DIRECTIONS: Below are records to be reproduced exactly and in full.

Dataset items:

------------------------------------------------

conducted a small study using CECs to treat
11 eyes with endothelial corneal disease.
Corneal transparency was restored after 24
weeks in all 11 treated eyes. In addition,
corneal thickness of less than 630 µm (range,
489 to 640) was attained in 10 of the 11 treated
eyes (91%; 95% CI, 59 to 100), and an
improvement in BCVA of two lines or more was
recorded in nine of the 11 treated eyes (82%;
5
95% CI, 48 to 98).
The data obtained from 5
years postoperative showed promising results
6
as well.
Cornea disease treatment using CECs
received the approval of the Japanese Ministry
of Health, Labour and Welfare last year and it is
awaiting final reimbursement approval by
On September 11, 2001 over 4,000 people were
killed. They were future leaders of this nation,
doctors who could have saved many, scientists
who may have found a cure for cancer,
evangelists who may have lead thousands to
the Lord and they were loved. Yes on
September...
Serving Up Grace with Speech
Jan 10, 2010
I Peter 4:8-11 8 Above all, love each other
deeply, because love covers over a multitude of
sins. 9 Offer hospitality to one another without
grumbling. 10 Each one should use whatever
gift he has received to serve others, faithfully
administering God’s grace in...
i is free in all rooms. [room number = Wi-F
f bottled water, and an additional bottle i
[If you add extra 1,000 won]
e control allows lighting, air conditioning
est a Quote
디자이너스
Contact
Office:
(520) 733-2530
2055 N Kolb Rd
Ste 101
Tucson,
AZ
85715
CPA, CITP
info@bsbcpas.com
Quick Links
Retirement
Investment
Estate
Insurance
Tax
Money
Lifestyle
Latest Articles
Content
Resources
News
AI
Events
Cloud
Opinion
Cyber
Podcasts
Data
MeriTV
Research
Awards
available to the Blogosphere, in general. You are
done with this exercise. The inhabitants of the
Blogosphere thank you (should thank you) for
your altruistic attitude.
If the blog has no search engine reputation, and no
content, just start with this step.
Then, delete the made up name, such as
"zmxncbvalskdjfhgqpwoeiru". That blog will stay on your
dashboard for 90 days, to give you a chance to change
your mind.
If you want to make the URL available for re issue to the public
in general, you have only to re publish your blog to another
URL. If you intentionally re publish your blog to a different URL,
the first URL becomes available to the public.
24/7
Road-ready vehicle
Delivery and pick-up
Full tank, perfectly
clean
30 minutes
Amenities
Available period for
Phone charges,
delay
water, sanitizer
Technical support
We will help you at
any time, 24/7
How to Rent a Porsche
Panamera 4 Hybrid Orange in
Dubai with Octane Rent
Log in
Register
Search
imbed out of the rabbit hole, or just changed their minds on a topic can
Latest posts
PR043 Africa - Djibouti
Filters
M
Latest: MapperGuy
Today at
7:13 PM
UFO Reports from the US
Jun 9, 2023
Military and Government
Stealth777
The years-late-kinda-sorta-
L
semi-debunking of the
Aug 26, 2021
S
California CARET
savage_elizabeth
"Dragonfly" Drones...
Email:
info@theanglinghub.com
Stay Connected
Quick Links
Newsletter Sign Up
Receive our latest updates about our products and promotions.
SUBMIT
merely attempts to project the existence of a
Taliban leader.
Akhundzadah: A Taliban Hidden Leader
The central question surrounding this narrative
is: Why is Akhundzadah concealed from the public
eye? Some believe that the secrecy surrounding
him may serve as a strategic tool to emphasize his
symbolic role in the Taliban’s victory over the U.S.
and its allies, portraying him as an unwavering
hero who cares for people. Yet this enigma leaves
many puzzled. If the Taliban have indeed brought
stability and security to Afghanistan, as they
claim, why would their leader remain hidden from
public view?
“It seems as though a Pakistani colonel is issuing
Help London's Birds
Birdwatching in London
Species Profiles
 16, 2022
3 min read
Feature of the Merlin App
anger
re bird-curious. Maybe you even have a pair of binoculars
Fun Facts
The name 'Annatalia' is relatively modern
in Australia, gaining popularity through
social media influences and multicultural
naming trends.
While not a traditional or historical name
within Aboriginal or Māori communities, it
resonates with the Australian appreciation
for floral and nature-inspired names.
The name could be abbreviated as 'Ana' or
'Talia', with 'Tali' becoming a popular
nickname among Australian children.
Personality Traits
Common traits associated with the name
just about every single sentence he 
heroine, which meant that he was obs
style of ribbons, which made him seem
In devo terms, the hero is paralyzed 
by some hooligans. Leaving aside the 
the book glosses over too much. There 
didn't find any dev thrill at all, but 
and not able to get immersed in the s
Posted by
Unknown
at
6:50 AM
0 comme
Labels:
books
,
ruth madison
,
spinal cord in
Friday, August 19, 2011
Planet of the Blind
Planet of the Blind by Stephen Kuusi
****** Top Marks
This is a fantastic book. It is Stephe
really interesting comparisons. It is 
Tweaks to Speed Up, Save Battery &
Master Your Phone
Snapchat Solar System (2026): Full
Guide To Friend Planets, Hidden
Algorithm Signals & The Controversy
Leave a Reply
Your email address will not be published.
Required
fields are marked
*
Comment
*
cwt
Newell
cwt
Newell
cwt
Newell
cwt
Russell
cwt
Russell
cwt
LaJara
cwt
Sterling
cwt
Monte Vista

------------------------------------------------

TASK SOLUTION:
conducted a small study using CECs to treat
11 eyes with endothelial corneal disease.
Corneal transparency was restored after 24
weeks in all 11 treated eyes. In addition,
corneal thickness of less than 630 µm (range,
489 to 640) was attained in 10 of the 11 treated
eyes (91%; 95% CI, 59 to 100), and an
improvement in BCVA of two lines or more was
recorded in nine of the 11 treated eyes (82%;
5
95% CI, 48 to 98).
The data obtained from 5
years postoperative showed promising results
6
as well.
Cornea disease treatment using CECs
received the approval of the Japanese Ministry
of Health, Labour and Welfare last year and it is
awaiting final reimbursement approval by
On September 11, 2001 over 4,000 people were
killed. They were future leaders of this nation,
doctors who could have saved many, scientists
who may have found a cure for cancer,
evangelists who may have lead thousands to
the Lord and they were loved. Yes on
September...
Serving Up Grace with Speech
Jan 10, 2010
I Peter 4:8-11 8 Above all, love each other
deeply, because love covers over a multitude of
sins. 9 Offer hospitality to one another without
grumbling. 10 Each one should use whatever
gift he has received to serve others, faithfully
administering God’s grace in...
i is free in all rooms. [room number = Wi-F
f bottled water, and an additional bottle i
[If you add extra 1,000 won]
e control allows lighting, air conditioning
est a Quote
디자이너스
Contact
Office:
(520) 733-2530
2055 N Kolb Rd
Ste 101
Tucson,
AZ
85715
CPA, CITP
info@bsbcpas.com
Quick Links
Retirement
Investment
Estate
Insurance
Tax
Money
Lifestyle
Latest Articles
Content
Resources
News
AI
Events
Cloud
Opinion
Cyber
Podcasts
Data
MeriTV
Research
Awards
available to the Blogosphere, in general. You are
done with this exercise. The inhabitants of the
Blogosphere thank you (should thank you) for
your altruistic attitude.
If the blog has no search engine reputation, and no
content, just start with this step.
Then, delete the made up name, such as
"zmxncbvalskdjfhgqpwoeiru". That blog will stay on your
dashboard for 90 days, to give you a chance to change
your mind.
If you want to make the URL available for re issue to the public
in general, you have only to re publish your blog to another
URL. If you intentionally re publish your blog to a different URL,
the first URL becomes available to the public.
24/7
Road-ready vehicle
Delivery and pick-up
Full tank, perfectly
clean
30 minutes
Amenities
Available period for
Phone charges,
delay
water, sanitizer
Technical support
We will help you at
any time, 24/7
How to Rent a Porsche
Panamera 4 Hybrid Orange in
Dubai with Octane Rent
Log in
Register
Search
imbed out of the rabbit hole, or just changed their minds on a topic can
Latest posts
PR043 Africa - Djibouti
Filters
M
Latest: MapperGuy
Today at
7:13 PM
UFO Reports from the US
Jun 9, 2023
Military and Government
Stealth777
The years-late-kinda-sorta-
L
semi-debunking of the
Aug 26, 2021
S
California CARET
savage_elizabeth
"Dragonfly" Drones...
Email:
info@theanglinghub.com
Stay Connected
Quick Links
Newsletter Sign Up
Receive our latest updates about our products and promotions.
SUBMIT
merely attempts to project the existence of a
Taliban leader.
Akhundzadah: A Taliban Hidden Leader
The central question surrounding this narrative
is: Why is Akhundzadah concealed from the public
eye? Some believe that the secrecy surrounding
him may serve as a strategic tool to emphasize his
symbolic role in the Taliban’s victory over the U.S.
and its allies, portraying him as an unwavering
hero who cares for people. Yet this enigma leaves
many puzzled. If the Taliban have indeed brought
stability and security to Afghanistan, as they
claim, why would their leader remain hidden from
public view?
“It seems as though a Pakistani colonel is issuing
Help London's Birds
Birdwatching in London
Species Profiles
 16, 2022
3 min read
Feature of the Merlin App
anger
re bird-curious. Maybe you even have a pair of binoculars
Fun Facts
The name 'Annatalia' is relatively modern
in Australia, gaining popularity through
social media influences and multicultural
naming trends.
While not a traditional or historical name
within Aboriginal or Māori communities, it
resonates with the Australian appreciation
for floral and nature-inspired names.
The name could be abbreviated as 'Ana' or
'Talia', with 'Tali' becoming a popular
nickname among Australian children.
Personality Traits
Common traits associated with the name
just about every single sentence he 
heroine, which meant that he was obs
style of ribbons, which made him seem
In devo terms, the hero is paralyzed 
by some hooligans. Leaving aside the 
the book glosses over too much. There 
didn't find any dev thrill at all, but 
and not able to get immersed in the s
Posted by
Unknown
at
6:50 AM
0 comme
Labels:
books
,
ruth madison
,
spinal cord in
Friday, August 19, 2011
Planet of the Blind
Planet of the Blind by Stephen Kuusi
****** Top Marks
This is a fantastic book. It is Stephe
really interesting comparisons. It is 
Tweaks to Speed Up, Save Battery &
Master Your Phone
Snapchat Solar System (2026): Full
Guide To Friend Planets, Hidden
Algorithm Signals & The Controversy
Leave a Reply
Your email address will not be published.
Required
fields are marked
*
Comment
*
cwt
Newell
cwt
Newell
cwt
Newell
cwt
Russell
cwt
Russell
cwt
LaJara
cwt
Sterling
cwt
Monte Vista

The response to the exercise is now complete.